● Task:
Output only the stretch of the listing that starts at the line containing "Image resolution: width=644, height=720." and ends at the line containing "Last American Exit (98, 600)", reproduced exactly with both ends.

● The data:
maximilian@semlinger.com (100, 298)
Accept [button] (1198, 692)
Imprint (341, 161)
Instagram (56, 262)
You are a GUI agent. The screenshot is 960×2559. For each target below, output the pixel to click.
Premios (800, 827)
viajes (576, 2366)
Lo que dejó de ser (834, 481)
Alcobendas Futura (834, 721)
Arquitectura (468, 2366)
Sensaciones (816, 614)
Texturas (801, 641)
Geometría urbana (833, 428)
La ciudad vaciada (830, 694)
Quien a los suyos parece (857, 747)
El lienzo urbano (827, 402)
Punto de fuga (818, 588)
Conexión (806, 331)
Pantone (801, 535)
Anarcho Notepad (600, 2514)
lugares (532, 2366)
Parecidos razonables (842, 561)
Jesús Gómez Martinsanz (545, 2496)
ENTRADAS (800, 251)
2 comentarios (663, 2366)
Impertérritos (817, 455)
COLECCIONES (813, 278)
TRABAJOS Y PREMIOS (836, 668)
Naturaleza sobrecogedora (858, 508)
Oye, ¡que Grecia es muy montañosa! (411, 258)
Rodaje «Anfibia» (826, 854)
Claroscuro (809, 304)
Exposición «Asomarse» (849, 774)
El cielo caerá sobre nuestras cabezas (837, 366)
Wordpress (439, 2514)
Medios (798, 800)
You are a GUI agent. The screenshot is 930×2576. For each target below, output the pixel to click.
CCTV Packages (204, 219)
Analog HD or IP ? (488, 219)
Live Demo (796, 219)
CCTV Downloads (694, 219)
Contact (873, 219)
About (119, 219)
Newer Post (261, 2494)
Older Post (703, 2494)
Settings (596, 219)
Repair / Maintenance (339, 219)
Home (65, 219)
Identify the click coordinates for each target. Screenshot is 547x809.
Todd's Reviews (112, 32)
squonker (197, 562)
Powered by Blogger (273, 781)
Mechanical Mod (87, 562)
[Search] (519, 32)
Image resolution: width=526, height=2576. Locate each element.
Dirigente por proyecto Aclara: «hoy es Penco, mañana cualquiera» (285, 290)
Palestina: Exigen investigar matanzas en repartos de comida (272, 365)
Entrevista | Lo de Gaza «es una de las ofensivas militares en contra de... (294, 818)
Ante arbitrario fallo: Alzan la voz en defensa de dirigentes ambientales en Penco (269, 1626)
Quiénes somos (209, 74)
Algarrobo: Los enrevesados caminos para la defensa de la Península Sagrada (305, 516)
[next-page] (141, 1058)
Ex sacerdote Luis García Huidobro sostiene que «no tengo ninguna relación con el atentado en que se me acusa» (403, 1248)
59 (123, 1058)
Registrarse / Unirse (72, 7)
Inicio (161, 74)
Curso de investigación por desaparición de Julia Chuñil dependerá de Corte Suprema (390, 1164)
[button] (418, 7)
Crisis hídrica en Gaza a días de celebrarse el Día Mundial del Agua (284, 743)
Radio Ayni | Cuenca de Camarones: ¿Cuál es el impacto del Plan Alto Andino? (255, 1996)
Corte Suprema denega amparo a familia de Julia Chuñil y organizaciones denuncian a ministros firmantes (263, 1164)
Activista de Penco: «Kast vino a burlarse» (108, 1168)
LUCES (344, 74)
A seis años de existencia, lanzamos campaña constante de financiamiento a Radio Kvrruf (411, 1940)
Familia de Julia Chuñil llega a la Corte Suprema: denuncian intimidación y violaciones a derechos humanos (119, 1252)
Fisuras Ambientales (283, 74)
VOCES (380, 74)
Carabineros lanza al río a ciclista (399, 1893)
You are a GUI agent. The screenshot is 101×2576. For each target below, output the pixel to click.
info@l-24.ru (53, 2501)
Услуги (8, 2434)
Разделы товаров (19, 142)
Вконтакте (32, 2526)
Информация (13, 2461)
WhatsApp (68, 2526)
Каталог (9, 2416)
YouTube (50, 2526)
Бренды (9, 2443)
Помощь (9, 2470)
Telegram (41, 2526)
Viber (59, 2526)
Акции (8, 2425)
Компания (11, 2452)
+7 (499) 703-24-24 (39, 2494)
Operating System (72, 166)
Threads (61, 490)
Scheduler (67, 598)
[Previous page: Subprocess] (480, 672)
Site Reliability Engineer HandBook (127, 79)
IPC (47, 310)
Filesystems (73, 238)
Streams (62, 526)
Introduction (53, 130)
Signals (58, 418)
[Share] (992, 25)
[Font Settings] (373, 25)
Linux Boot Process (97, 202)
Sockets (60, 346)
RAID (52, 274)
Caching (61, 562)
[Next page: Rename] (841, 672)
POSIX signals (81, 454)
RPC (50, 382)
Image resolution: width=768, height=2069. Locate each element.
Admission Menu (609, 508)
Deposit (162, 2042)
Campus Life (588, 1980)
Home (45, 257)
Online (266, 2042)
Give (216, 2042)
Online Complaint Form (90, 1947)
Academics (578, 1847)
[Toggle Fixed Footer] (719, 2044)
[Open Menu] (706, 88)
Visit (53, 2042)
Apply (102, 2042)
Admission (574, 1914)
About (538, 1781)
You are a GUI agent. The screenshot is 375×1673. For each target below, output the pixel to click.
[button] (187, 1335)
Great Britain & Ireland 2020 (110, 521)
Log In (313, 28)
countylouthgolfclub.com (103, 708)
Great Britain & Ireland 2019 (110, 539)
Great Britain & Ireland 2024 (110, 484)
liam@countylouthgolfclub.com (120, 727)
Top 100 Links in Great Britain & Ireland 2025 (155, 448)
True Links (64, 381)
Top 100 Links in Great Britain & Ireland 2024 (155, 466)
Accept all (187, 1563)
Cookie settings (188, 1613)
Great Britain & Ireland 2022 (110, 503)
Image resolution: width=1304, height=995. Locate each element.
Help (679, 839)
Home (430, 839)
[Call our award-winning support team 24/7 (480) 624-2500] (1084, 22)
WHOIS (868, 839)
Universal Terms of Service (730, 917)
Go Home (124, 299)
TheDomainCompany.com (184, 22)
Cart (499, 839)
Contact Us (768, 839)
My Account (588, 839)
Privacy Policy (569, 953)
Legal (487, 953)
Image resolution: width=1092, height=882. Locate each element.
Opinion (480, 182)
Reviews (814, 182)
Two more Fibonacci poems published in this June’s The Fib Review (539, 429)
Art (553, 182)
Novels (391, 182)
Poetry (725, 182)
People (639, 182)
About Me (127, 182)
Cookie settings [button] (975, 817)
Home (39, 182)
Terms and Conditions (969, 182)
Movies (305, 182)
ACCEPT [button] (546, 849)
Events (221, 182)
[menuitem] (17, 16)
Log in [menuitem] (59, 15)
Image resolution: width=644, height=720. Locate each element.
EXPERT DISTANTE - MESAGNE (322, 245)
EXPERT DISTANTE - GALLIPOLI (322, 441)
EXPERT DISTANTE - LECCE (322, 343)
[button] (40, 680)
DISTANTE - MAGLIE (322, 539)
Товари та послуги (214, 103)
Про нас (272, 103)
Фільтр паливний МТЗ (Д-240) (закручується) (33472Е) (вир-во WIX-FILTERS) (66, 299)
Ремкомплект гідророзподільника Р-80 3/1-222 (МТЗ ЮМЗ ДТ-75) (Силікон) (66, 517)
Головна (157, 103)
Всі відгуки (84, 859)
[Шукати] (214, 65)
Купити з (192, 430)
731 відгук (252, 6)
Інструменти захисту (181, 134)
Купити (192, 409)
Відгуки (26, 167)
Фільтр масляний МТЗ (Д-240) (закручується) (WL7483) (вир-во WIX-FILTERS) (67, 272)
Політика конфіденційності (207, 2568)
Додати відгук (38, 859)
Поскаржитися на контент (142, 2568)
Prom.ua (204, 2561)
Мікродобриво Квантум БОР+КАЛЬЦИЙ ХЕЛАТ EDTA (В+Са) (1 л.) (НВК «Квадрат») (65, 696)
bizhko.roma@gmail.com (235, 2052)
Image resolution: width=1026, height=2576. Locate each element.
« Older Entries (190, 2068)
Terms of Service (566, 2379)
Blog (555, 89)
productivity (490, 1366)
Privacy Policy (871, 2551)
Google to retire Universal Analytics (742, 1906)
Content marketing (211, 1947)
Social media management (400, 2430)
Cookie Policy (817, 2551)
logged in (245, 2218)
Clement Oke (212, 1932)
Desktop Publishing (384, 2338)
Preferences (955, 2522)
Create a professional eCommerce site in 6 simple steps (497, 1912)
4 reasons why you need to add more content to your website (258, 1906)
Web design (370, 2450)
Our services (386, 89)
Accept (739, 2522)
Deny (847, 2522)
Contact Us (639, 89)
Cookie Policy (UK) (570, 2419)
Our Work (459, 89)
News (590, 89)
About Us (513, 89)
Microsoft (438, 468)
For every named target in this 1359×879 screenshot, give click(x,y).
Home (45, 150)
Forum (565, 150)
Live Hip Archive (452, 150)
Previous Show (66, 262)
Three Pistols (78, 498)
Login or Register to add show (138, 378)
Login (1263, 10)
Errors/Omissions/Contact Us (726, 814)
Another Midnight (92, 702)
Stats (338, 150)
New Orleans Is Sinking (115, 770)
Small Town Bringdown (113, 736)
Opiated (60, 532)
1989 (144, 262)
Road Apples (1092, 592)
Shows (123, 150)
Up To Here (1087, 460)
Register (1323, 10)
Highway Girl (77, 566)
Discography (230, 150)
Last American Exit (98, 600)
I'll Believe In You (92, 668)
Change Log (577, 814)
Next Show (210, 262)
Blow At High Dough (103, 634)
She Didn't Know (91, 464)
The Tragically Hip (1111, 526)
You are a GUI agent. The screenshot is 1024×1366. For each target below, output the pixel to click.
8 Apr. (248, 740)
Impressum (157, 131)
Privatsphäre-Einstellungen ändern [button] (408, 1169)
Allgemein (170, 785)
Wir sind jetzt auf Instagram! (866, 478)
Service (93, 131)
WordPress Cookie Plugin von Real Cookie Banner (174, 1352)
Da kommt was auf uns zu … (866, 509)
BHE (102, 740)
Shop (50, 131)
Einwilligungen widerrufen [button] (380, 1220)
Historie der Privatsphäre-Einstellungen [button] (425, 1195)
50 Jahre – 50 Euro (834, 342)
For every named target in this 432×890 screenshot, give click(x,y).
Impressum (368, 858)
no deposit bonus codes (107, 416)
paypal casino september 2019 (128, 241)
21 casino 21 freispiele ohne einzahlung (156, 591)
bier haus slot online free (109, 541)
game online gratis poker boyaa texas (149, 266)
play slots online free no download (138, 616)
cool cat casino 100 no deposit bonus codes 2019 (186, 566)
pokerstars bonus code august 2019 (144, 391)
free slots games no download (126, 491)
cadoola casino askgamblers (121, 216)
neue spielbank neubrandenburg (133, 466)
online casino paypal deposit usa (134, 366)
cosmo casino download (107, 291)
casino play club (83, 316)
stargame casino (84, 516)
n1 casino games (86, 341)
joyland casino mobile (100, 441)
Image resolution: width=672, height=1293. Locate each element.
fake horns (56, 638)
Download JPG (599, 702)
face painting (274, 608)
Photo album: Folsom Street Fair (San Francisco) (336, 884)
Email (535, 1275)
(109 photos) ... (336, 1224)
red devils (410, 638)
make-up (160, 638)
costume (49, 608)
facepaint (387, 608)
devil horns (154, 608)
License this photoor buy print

● Task output:
Image resolution: width=644, height=720. Locate each element.
EXPERT DISTANTE - MESAGNE (322, 245)
EXPERT DISTANTE - GALLIPOLI (322, 441)
EXPERT DISTANTE - LECCE (322, 343)
[button] (40, 680)
DISTANTE - MAGLIE (322, 539)
Товари та послуги (214, 103)
Про нас (272, 103)
Фільтр паливний МТЗ (Д-240) (закручується) (33472Е) (вир-во WIX-FILTERS) (66, 299)
Ремкомплект гідророзподільника Р-80 3/1-222 (МТЗ ЮМЗ ДТ-75) (Силікон) (66, 517)
Головна (157, 103)
Всі відгуки (84, 859)
[Шукати] (214, 65)
Купити з (192, 430)
731 відгук (252, 6)
Інструменти захисту (181, 134)
Купити (192, 409)
Відгуки (26, 167)
Фільтр масляний МТЗ (Д-240) (закручується) (WL7483) (вир-во WIX-FILTERS) (67, 272)
Політика конфіденційності (207, 2568)
Додати відгук (38, 859)
Поскаржитися на контент (142, 2568)
Prom.ua (204, 2561)
Мікродобриво Квантум БОР+КАЛЬЦИЙ ХЕЛАТ EDTA (В+Са) (1 л.) (НВК «Квадрат») (65, 696)
bizhko.roma@gmail.com (235, 2052)
Image resolution: width=1026, height=2576. Locate each element.
« Older Entries (190, 2068)
Terms of Service (566, 2379)
Blog (555, 89)
productivity (490, 1366)
Privacy Policy (871, 2551)
Google to retire Universal Analytics (742, 1906)
Content marketing (211, 1947)
Social media management (400, 2430)
Cookie Policy (817, 2551)
logged in (245, 2218)
Clement Oke (212, 1932)
Desktop Publishing (384, 2338)
Preferences (955, 2522)
Create a professional eCommerce site in 6 simple steps (497, 1912)
4 reasons why you need to add more content to your website (258, 1906)
Web design (370, 2450)
Our services (386, 89)
Accept (739, 2522)
Deny (847, 2522)
Contact Us (639, 89)
Cookie Policy (UK) (570, 2419)
Our Work (459, 89)
News (590, 89)
About Us (513, 89)
Microsoft (438, 468)
For every named target in this 1359×879 screenshot, give click(x,y).
Home (45, 150)
Forum (565, 150)
Live Hip Archive (452, 150)
Previous Show (66, 262)
Three Pistols (78, 498)
Login or Register to add show (138, 378)
Login (1263, 10)
Errors/Omissions/Contact Us (726, 814)
Another Midnight (92, 702)
Stats (338, 150)
New Orleans Is Sinking (115, 770)
Small Town Bringdown (113, 736)
Opiated (60, 532)
1989 (144, 262)
Road Apples (1092, 592)
Shows (123, 150)
Up To Here (1087, 460)
Register (1323, 10)
Highway Girl (77, 566)
Discography (230, 150)
Last American Exit (98, 600)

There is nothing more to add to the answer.